Bagram? A map of the giant air base flashed in my eyes, then a dim memory of riding my father's shoulder, hiding my face in his turban while a trio of Shuravi -- Soviets -- stomped an ominously silent laborer. Couldn't be…
"He means hold on," added another sponge.
I dropped the puke bag to grab my seat. The plane tilted, again nose-diving but this time braking hard. Instead of falling to the deck, the bag shot forward, splatting against a female's ear.
"I'm hit! Aaah!"
"God! Brains! Oh, God!"
"Aaaaaaaaaaaah!"
The plane swerved and jinked, each jerk redoubling the shrieks. The smell of fear, sharp and sour, fought with the smell of vomit.
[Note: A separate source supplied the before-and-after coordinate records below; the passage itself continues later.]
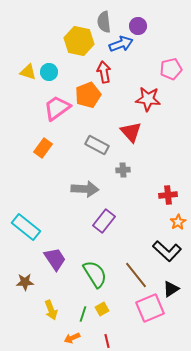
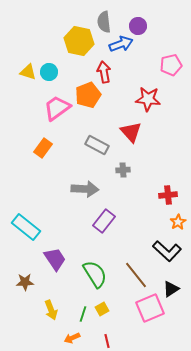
pink pentagon: moved 4 px up
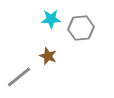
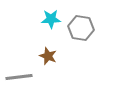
gray hexagon: rotated 15 degrees clockwise
gray line: rotated 32 degrees clockwise
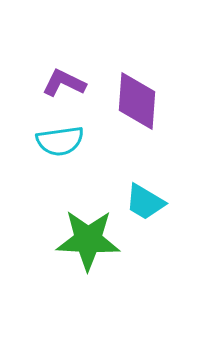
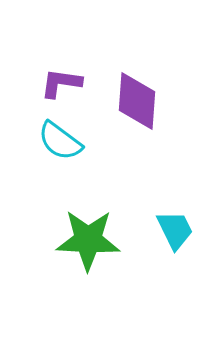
purple L-shape: moved 3 px left; rotated 18 degrees counterclockwise
cyan semicircle: rotated 45 degrees clockwise
cyan trapezoid: moved 30 px right, 28 px down; rotated 147 degrees counterclockwise
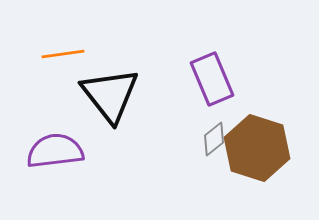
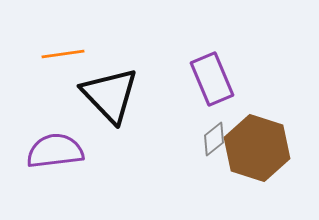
black triangle: rotated 6 degrees counterclockwise
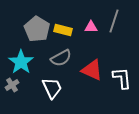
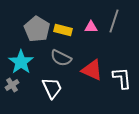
gray semicircle: rotated 55 degrees clockwise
One of the marines chuckled, despite the sweat beading on his face, and pitched his voice low enough to hear under the shrieks. "You know you're going to have to police that up, Squidward."
"No-go, sir. The doc's our volunteer."
Volunteer? WTF? I twisted to see who'd called me a volunteer, but his rifle caught my attention first. A bolt-action rifle. A sniper's weapon.
Behind the rifle, teeth flashed in a grin. He didn't seem to exist, except as a rifle, a hint of helmet, and a grin. Then the grin vanished.
The deck flipped overhead. The unsecured marines bounced, sending bellows among the screams. I hung from my seat, still taped in place.
The deck flipped again, then slammed up at us. A marine fell across my lap. I caught his weapon before it could bean him. The cool metal slapped into my hand, rousing memories like an old lover's name.